*** Opening of Records to use ***

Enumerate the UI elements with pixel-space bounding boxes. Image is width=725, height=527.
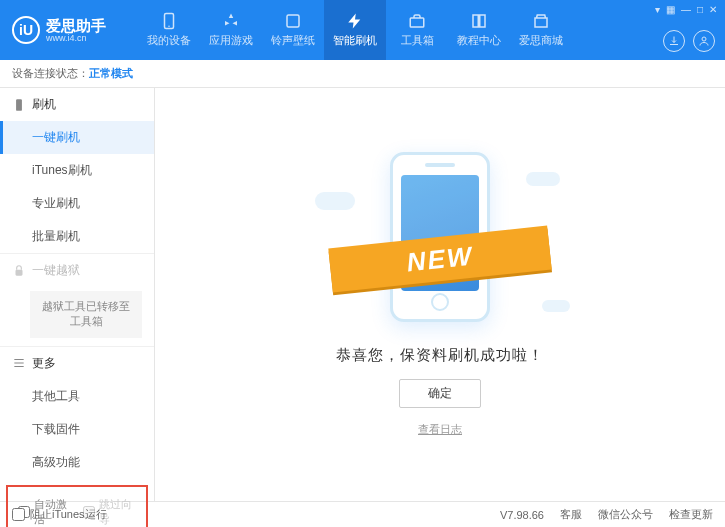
- status-bar: 设备连接状态： 正常模式: [0, 60, 725, 88]
- logo-icon: iU: [12, 16, 40, 44]
- apps-icon: [222, 12, 240, 30]
- flash-icon: [346, 12, 364, 30]
- svg-point-4: [702, 37, 706, 41]
- phone-icon: [12, 98, 26, 112]
- svg-point-1: [168, 26, 170, 28]
- update-link[interactable]: 检查更新: [669, 507, 713, 522]
- sidebar-more-header[interactable]: 更多: [0, 347, 154, 380]
- sidebar-item-itunes[interactable]: iTunes刷机: [0, 154, 154, 187]
- download-button[interactable]: [663, 30, 685, 52]
- window-controls: ▾ ▦ — □ ✕: [655, 4, 717, 15]
- logo: iU 爱思助手 www.i4.cn: [8, 16, 138, 44]
- nav-my-device[interactable]: 我的设备: [138, 0, 200, 60]
- app-header: iU 爱思助手 www.i4.cn 我的设备 应用游戏 铃声壁纸 智能刷机 工具…: [0, 0, 725, 60]
- status-label: 设备连接状态：: [12, 66, 89, 81]
- wechat-link[interactable]: 微信公众号: [598, 507, 653, 522]
- menu-icon: [12, 356, 26, 370]
- maximize-button[interactable]: □: [697, 4, 703, 15]
- svg-rect-2: [287, 15, 299, 27]
- block-itunes-checkbox[interactable]: 阻止iTunes运行: [12, 507, 107, 522]
- success-illustration: NEW: [340, 152, 540, 332]
- nav-flash[interactable]: 智能刷机: [324, 0, 386, 60]
- support-link[interactable]: 客服: [560, 507, 582, 522]
- app-name: 爱思助手: [46, 18, 106, 33]
- sidebar-item-batch[interactable]: 批量刷机: [0, 220, 154, 253]
- sidebar-item-other-tools[interactable]: 其他工具: [0, 380, 154, 413]
- close-button[interactable]: ✕: [709, 4, 717, 15]
- ok-button[interactable]: 确定: [399, 379, 481, 408]
- phone-icon: [160, 12, 178, 30]
- svg-rect-3: [410, 18, 424, 27]
- sidebar-jailbreak-header: 一键越狱: [0, 254, 154, 287]
- sidebar-item-pro[interactable]: 专业刷机: [0, 187, 154, 220]
- nav-tutorials[interactable]: 教程中心: [448, 0, 510, 60]
- svg-rect-5: [16, 99, 22, 111]
- success-message: 恭喜您，保资料刷机成功啦！: [336, 346, 544, 365]
- main-nav: 我的设备 应用游戏 铃声壁纸 智能刷机 工具箱 教程中心 爱思商城: [138, 0, 572, 60]
- user-button[interactable]: [693, 30, 715, 52]
- menu-more-icon[interactable]: ▾: [655, 4, 660, 15]
- nav-apps[interactable]: 应用游戏: [200, 0, 262, 60]
- sidebar-item-advanced[interactable]: 高级功能: [0, 446, 154, 479]
- sidebar-item-download-firmware[interactable]: 下载固件: [0, 413, 154, 446]
- main-content: NEW 恭喜您，保资料刷机成功啦！ 确定 查看日志: [155, 88, 725, 501]
- app-url: www.i4.cn: [46, 33, 106, 43]
- header-actions: [663, 30, 715, 52]
- minimize-button[interactable]: —: [681, 4, 691, 15]
- toolbox-icon: [408, 12, 426, 30]
- status-mode: 正常模式: [89, 66, 133, 81]
- nav-toolbox[interactable]: 工具箱: [386, 0, 448, 60]
- sidebar-flash-header[interactable]: 刷机: [0, 88, 154, 121]
- svg-rect-6: [16, 269, 23, 275]
- nav-store[interactable]: 爱思商城: [510, 0, 572, 60]
- book-icon: [470, 12, 488, 30]
- sidebar: 刷机 一键刷机 iTunes刷机 专业刷机 批量刷机 一键越狱 越狱工具已转移至…: [0, 88, 155, 501]
- grid-icon[interactable]: ▦: [666, 4, 675, 15]
- view-log-link[interactable]: 查看日志: [418, 422, 462, 437]
- version-label: V7.98.66: [500, 509, 544, 521]
- jailbreak-note: 越狱工具已转移至工具箱: [30, 291, 142, 338]
- sidebar-item-oneclick[interactable]: 一键刷机: [0, 121, 154, 154]
- nav-ringtones[interactable]: 铃声壁纸: [262, 0, 324, 60]
- wallpaper-icon: [284, 12, 302, 30]
- lock-icon: [12, 264, 26, 278]
- store-icon: [532, 12, 550, 30]
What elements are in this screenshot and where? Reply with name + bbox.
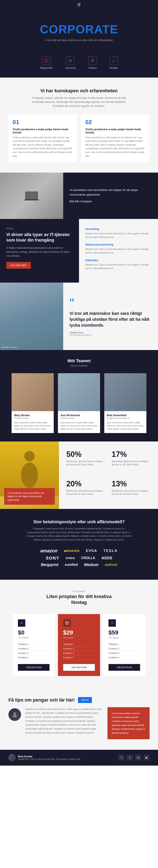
tips-next-button[interactable]: NÄSTA [78,697,92,703]
youtube-icon[interactable]: ▶ [144,755,150,761]
business-desc: Paragraph. Lorem ipsum dolor sit amet, c… [26,527,132,541]
instagram-icon[interactable]: in [135,755,141,761]
team-name-3: Bob Greenfield [107,414,144,417]
svg-rect-5 [26,192,37,199]
tips-section: Få tips om pengar och lär här! NÄSTA Sam… [0,687,158,750]
team-member-2: Ann Richmond Kreativ ledare Quis amet lo… [58,373,100,433]
about-cta-button[interactable]: LÄS MER MER [6,262,31,269]
bergqvist-logo: Bergqvist [41,563,58,567]
svg-point-2 [70,60,71,61]
pricing-feature-1-1: Tillstånd 1 [18,642,50,647]
menu-icon[interactable]: ☰ [77,3,81,7]
twitter-icon[interactable]: t [127,755,133,761]
icon-item-advisory: Rådgivande [40,57,53,69]
pricing-feature-3-4: Funktion 4 [108,655,140,660]
quote-role: Vår ständiga grundaren [69,334,152,336]
pricing-feature-3-1: Tillstånd 1 [108,642,140,647]
advisory-label: Rådgivande [40,67,53,69]
icon-item-development: Utveckling [65,57,76,69]
advisory-icon-box [42,57,51,65]
footer-brand: Nina Scome Sample text. Click to select … [8,754,81,762]
tips-side: Lorem ipsum dolor sit amet, consectetur … [107,707,150,739]
binance-logo: ◆BINANCE [64,549,80,553]
team-photo-2 [58,373,100,411]
team-info-2: Ann Richmond Kreativ ledare Quis amet lo… [58,411,100,433]
icon-item-plan: Planera [89,57,97,69]
stats-overlay: Vi samarbetar med varumärken och hjälper… [4,488,55,505]
stat-num-2: 17% [112,450,151,459]
stat-text-3: Beskrivning. Skriv din text och redigera… [66,489,105,496]
team-title: Möt Teamet [8,359,150,363]
pricing-features-2: Tillstånd 1 Funktion 2 Funktion 3 Funkti… [63,642,95,660]
logos-row-3: Bergqvist ●unified Medium android [8,563,150,567]
step-text-1: Tristis producere a male pulpe henne hud… [13,136,73,158]
pricing-feature-2-1: Tillstånd 1 [63,642,95,647]
business-section: Stor betalningsvolym eller unik affärsmo… [0,509,158,580]
tips-header: Få tips om pengar och lär här! NÄSTA [8,697,150,703]
stat-text-2: Beskrivning. Skriv din text och redigera… [112,460,151,466]
stat-2: 17% Beskrivning. Skriv din text och redi… [108,446,154,475]
stat-3: 20% Beskrivning. Skriv din text och redi… [63,475,108,505]
pricing-price-3: $59 [108,629,140,636]
footer-name: Nina Scome [18,755,81,758]
pricing-btn-3[interactable]: VÄlJ EN PLAN [108,664,140,671]
team-info-1: Mary Brown Kreativ ledare Quis amet lore… [11,411,54,433]
portrait-caption: Bild från Unsplash [2,346,17,348]
pricing-period-2: Per månad [63,637,95,639]
pricing-icon-2 [63,619,70,627]
service-dataanalysis-text: Sample text. Click to select the text bo… [85,263,152,270]
step-title-1: Tristis producere a male pulpe henne hud… [13,128,73,134]
service-webmarketing: Webbmarknadsföring Sample text. Click to… [85,243,152,254]
team-desc-3: Quis amet lorem interet dolor mattis dol… [107,421,144,431]
sony-logo: SONY [46,556,59,561]
tips-main-text: Sample text. Click to select the text bo… [25,707,103,739]
image-quote-section: Vi samarbetar med varumärken och hjälper… [0,173,158,219]
svg-rect-6 [24,199,39,200]
logos-row-2: SONY crocs CROLLA ASOS [8,556,150,561]
footer-avatar [8,754,16,762]
team-section: Möt Teamet Alla av Unsplash Mary Brown K… [0,350,158,441]
team-photo-1 [11,373,54,411]
stat-text-1: Beskrivning. Skriv din text och redigera… [66,460,105,466]
step-num-2: 02 [85,119,145,126]
team-desc-2: Quis amet lorem interet dolor mattis dol… [60,421,98,431]
pricing-btn-2[interactable]: VÄlJ EN PLAN [63,664,95,671]
stat-num-3: 20% [66,479,105,488]
tips-title: Få tips om pengar och lär här! [8,697,75,703]
team-role-2: Kreativ ledare [60,417,98,420]
service-development-text: Sample text. Click to select the text bo… [85,232,152,239]
service-webmarketing-text: Sample text. Click to select the text bo… [85,247,152,254]
pricing-feature-2-4: Funktion 4 [63,655,95,660]
svg-point-8 [21,463,38,488]
hero-subtitle: Vi är redo att dela med oss av våra råd … [37,38,121,42]
service-development: Utveckling Sample text. Click to select … [85,227,152,239]
pricing-section: Prismodellen Liten prisplan för ditt kre… [0,580,158,687]
service-dataanalysis-label: Datanalys [85,258,152,262]
team-name-1: Mary Brown [14,414,51,417]
about-tag: Om oss [6,227,73,230]
pricing-icon-1 [18,619,25,627]
pricing-feature-1-3: Funktion 3 [18,651,50,655]
stats-overlay-text: Vi samarbetar med varumärken och hjälper… [7,491,52,502]
image-caption: Bild från Unsplash [69,199,152,204]
portrait-section: Bild från Unsplash " Vi tror att människ… [0,283,158,350]
step-text-2: Tristis producere a male pulpe henne hud… [85,136,145,158]
svg-point-12 [13,712,16,715]
portrait-image: Bild från Unsplash [0,283,63,350]
medium-logo: Medium [84,563,98,567]
pricing-feature-1-2: Funktion 2 [18,647,50,651]
pricing-btn-1[interactable]: VÄlJ EN PLAN [18,664,50,671]
pricing-price-1: $0 [18,629,50,636]
stat-text-4: Beskrivning. Skriv din text och redigera… [112,489,151,496]
laptop-image [0,173,63,219]
crolla-logo: CROLLA [81,556,95,560]
team-desc-1: Quis amet lorem interet dolor mattis dol… [14,421,51,431]
development-label: Utveckling [65,67,76,69]
facebook-icon[interactable]: f [118,755,124,761]
pricing-card-3: $59 Per månad Tillstånd 1 Funktion 2 Fun… [103,614,145,676]
stat-num-4: 13% [112,479,151,488]
amazon-logo: amazon [40,548,58,554]
about-right: Utveckling Sample text. Click to select … [79,219,158,283]
pricing-features-3: Tillstånd 1 Funktion 2 Funktion 3 Funkti… [108,642,140,660]
evga-logo: EVGA [86,549,97,553]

*** Close of Records to use ***

What is being asked:
Which lines above hold the string "ledare"? Copy every one of them.

Output of the exercise:
team-member-2: Ann Richmond Kreativ ledare Quis amet lo… [58,373,100,433]
team-info-2: Ann Richmond Kreativ ledare Quis amet lo… [58,411,100,433]
team-info-1: Mary Brown Kreativ ledare Quis amet lore… [11,411,54,433]
team-role-2: Kreativ ledare [60,417,98,420]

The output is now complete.